To do: Exact repetition of the whole listing is what this exercise asks for.

Supplied information:

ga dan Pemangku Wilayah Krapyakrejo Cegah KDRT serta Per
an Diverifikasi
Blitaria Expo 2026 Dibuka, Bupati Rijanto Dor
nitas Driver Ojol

Output for this task:
ga dan Pemangku Wilayah Krapyakrejo Cegah KDRT serta Per
an Diverifikasi
Blitaria Expo 2026 Dibuka, Bupati Rijanto Dor
nitas Driver Ojol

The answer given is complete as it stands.